*** Data supplied Section Begins ***

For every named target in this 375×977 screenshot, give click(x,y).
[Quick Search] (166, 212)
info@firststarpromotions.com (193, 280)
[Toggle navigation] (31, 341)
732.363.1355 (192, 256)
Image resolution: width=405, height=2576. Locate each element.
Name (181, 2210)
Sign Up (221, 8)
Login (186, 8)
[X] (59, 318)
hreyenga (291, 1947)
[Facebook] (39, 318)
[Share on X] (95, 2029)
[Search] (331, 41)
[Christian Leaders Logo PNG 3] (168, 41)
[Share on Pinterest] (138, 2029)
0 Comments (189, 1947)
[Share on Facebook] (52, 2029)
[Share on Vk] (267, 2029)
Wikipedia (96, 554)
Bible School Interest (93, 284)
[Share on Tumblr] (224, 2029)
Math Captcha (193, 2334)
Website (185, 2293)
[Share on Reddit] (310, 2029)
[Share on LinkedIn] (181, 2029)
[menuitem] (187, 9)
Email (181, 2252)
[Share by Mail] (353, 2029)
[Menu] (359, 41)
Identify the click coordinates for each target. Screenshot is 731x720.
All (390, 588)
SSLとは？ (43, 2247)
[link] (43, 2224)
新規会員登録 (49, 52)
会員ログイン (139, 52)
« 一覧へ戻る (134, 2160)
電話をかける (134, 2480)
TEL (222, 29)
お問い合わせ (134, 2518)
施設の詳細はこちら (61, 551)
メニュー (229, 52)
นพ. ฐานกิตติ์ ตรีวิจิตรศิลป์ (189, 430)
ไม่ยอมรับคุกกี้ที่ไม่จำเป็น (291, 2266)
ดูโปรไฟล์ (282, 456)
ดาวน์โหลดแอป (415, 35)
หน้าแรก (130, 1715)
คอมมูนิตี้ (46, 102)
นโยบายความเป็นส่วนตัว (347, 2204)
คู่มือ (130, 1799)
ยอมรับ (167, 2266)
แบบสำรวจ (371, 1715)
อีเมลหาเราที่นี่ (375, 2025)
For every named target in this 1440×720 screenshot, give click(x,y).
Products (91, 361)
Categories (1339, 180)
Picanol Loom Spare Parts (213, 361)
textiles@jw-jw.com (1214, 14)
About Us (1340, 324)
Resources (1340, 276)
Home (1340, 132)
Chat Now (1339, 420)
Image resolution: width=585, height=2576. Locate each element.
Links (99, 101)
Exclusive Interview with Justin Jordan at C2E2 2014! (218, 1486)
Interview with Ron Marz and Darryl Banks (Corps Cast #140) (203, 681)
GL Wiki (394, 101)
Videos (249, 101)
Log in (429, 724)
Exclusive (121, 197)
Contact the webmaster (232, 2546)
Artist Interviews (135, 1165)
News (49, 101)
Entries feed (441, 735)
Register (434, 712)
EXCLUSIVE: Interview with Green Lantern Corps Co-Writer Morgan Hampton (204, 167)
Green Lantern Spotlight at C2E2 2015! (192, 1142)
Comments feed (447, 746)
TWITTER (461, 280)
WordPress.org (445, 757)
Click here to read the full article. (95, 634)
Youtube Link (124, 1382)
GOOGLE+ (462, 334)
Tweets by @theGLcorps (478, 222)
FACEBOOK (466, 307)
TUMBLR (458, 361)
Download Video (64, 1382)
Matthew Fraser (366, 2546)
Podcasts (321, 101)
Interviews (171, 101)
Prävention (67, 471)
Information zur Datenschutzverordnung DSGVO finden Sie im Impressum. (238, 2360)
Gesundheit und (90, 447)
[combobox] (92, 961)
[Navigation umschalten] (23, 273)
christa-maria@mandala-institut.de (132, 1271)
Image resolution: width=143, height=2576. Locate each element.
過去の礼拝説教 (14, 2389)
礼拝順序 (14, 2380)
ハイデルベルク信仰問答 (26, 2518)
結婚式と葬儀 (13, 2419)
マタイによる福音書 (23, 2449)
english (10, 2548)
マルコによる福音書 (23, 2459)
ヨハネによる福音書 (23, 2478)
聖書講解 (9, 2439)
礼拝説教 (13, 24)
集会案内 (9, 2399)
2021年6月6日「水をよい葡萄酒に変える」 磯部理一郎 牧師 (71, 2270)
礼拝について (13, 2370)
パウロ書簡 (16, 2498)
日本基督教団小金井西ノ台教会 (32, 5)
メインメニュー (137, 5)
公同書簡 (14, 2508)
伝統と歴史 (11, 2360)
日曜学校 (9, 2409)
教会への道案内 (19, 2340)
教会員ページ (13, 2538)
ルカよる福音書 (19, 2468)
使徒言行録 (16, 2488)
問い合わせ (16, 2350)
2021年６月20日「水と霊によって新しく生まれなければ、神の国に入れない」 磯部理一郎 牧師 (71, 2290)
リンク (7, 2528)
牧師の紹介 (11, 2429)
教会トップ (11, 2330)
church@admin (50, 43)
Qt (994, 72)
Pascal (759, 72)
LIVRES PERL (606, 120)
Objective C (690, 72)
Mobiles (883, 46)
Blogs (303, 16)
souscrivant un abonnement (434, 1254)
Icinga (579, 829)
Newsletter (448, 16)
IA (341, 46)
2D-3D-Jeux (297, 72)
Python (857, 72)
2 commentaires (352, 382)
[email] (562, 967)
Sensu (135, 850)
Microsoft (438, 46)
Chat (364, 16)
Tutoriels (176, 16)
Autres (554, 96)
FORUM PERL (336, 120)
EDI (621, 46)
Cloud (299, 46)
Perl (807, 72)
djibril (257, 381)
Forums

*** Data supplied Section Ends ***

▶ What to work on: For this exercise, set down the entire listing above exactly as given.

▶ Result:
For every named target in this 375×977 screenshot, give click(x,y).
[Quick Search] (166, 212)
info@firststarpromotions.com (193, 280)
[Toggle navigation] (31, 341)
732.363.1355 (192, 256)
Image resolution: width=405, height=2576. Locate each element.
Name (181, 2210)
Sign Up (221, 8)
Login (186, 8)
[X] (59, 318)
hreyenga (291, 1947)
[Facebook] (39, 318)
[Share on X] (95, 2029)
[Search] (331, 41)
[Christian Leaders Logo PNG 3] (168, 41)
[Share on Pinterest] (138, 2029)
0 Comments (189, 1947)
[Share on Facebook] (52, 2029)
[Share on Vk] (267, 2029)
Wikipedia (96, 554)
Bible School Interest (93, 284)
[Share on Tumblr] (224, 2029)
Math Captcha (193, 2334)
Website (185, 2293)
[Share on Reddit] (310, 2029)
[Share on LinkedIn] (181, 2029)
[menuitem] (187, 9)
Email (181, 2252)
[Share by Mail] (353, 2029)
[Menu] (359, 41)
Identify the click coordinates for each target. Screenshot is 731x720.
All (390, 588)
SSLとは？ (43, 2247)
[link] (43, 2224)
新規会員登録 (49, 52)
会員ログイン (139, 52)
« 一覧へ戻る (134, 2160)
電話をかける (134, 2480)
TEL (222, 29)
お問い合わせ (134, 2518)
施設の詳細はこちら (61, 551)
メニュー (229, 52)
นพ. ฐานกิตติ์ ตรีวิจิตรศิลป์ (189, 430)
ไม่ยอมรับคุกกี้ที่ไม่จำเป็น (291, 2266)
ดูโปรไฟล์ (282, 456)
ดาวน์โหลดแอป (415, 35)
หน้าแรก (130, 1715)
คอมมูนิตี้ (46, 102)
นโยบายความเป็นส่วนตัว (347, 2204)
คู่มือ (130, 1799)
ยอมรับ (167, 2266)
แบบสำรวจ (371, 1715)
อีเมลหาเราที่นี่ (375, 2025)
For every named target in this 1440×720 screenshot, give click(x,y).
Products (91, 361)
Categories (1339, 180)
Picanol Loom Spare Parts (213, 361)
textiles@jw-jw.com (1214, 14)
About Us (1340, 324)
Resources (1340, 276)
Home (1340, 132)
Chat Now (1339, 420)
Image resolution: width=585, height=2576. Locate each element.
Links (99, 101)
Exclusive Interview with Justin Jordan at C2E2 2014! (218, 1486)
Interview with Ron Marz and Darryl Banks (Corps Cast #140) (203, 681)
GL Wiki (394, 101)
Videos (249, 101)
Log in (429, 724)
Exclusive (121, 197)
Contact the webmaster (232, 2546)
Artist Interviews (135, 1165)
News (49, 101)
Entries feed (441, 735)
Register (434, 712)
EXCLUSIVE: Interview with Green Lantern Corps Co-Writer Morgan Hampton (204, 167)
Green Lantern Spotlight at C2E2 2015! (192, 1142)
Comments feed (447, 746)
TWITTER (461, 280)
WordPress.org (445, 757)
Click here to read the full article. (95, 634)
Youtube Link (124, 1382)
GOOGLE+ (462, 334)
Tweets by @theGLcorps (478, 222)
FACEBOOK (466, 307)
TUMBLR (458, 361)
Download Video (64, 1382)
Matthew Fraser (366, 2546)
Podcasts (321, 101)
Interviews (171, 101)
Prävention (67, 471)
Information zur Datenschutzverordnung DSGVO finden Sie im Impressum. (238, 2360)
Gesundheit und (90, 447)
[combobox] (92, 961)
[Navigation umschalten] (23, 273)
christa-maria@mandala-institut.de (132, 1271)
Image resolution: width=143, height=2576. Locate each element.
過去の礼拝説教 (14, 2389)
礼拝順序 (14, 2380)
ハイデルベルク信仰問答 (26, 2518)
結婚式と葬儀 (13, 2419)
マタイによる福音書 (23, 2449)
english (10, 2548)
マルコによる福音書 (23, 2459)
ヨハネによる福音書 (23, 2478)
聖書講解 (9, 2439)
礼拝説教 (13, 24)
集会案内 (9, 2399)
2021年6月6日「水をよい葡萄酒に変える」 磯部理一郎 牧師 (71, 2270)
礼拝について (13, 2370)
パウロ書簡 (16, 2498)
日本基督教団小金井西ノ台教会 (32, 5)
メインメニュー (137, 5)
公同書簡 (14, 2508)
伝統と歴史 (11, 2360)
日曜学校 (9, 2409)
教会への道案内 (19, 2340)
教会員ページ (13, 2538)
ルカよる福音書 (19, 2468)
使徒言行録 (16, 2488)
問い合わせ (16, 2350)
2021年６月20日「水と霊によって新しく生まれなければ、神の国に入れない」 磯部理一郎 牧師 (71, 2290)
リンク (7, 2528)
牧師の紹介 (11, 2429)
教会トップ (11, 2330)
church@admin (50, 43)
Qt (994, 72)
Pascal (759, 72)
LIVRES PERL (606, 120)
Objective C (690, 72)
Mobiles (883, 46)
Blogs (303, 16)
souscrivant un abonnement (434, 1254)
Icinga (579, 829)
Newsletter (448, 16)
IA (341, 46)
2D-3D-Jeux (297, 72)
Python (857, 72)
2 commentaires (352, 382)
[email] (562, 967)
Sensu (135, 850)
Microsoft (438, 46)
Chat (364, 16)
Tutoriels (176, 16)
Autres (554, 96)
FORUM PERL (336, 120)
EDI (621, 46)
Cloud (299, 46)
Perl (807, 72)
djibril (257, 381)
Forums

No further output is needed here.